## What to work on
Skip all lines in the entries below that come before the one containing "We serve homeowners across Los Angeles". Repeat that line and the rest exactly.

(Dataset entries)
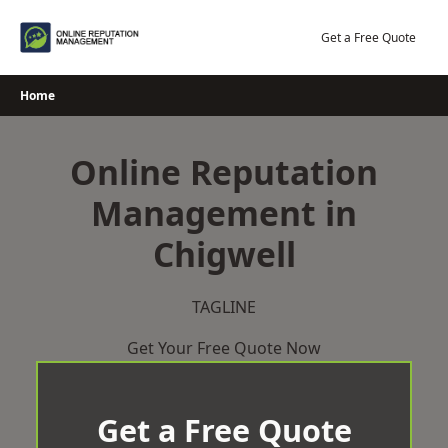
Skip
to
Get a Free Quote
content
Home
Online Reputation
Management in
Chigwell
TAGLINE
Get Your Free Quote Now
Get a Free Quote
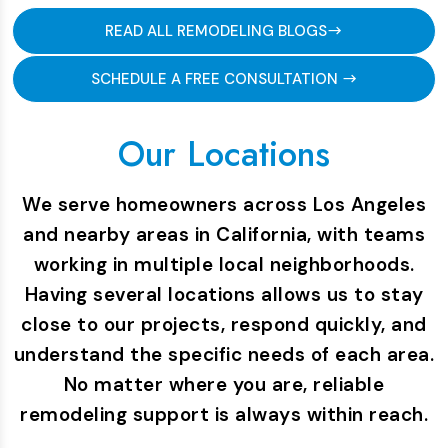
READ ALL REMODELING BLOGS
SCHEDULE A FREE CONSULTATION
Our Locations
We serve homeowners across Los Angeles
and nearby areas in California, with teams
working in multiple local neighborhoods.
Having several locations allows us to stay
close to our projects, respond quickly, and
understand the specific needs of each area.
No matter where you are, reliable
remodeling support is always within reach.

## Reply to the task
We serve homeowners across Los Angeles
and nearby areas in California, with teams
working in multiple local neighborhoods.
Having several locations allows us to stay
close to our projects, respond quickly, and
understand the specific needs of each area.
No matter where you are, reliable
remodeling support is always within reach.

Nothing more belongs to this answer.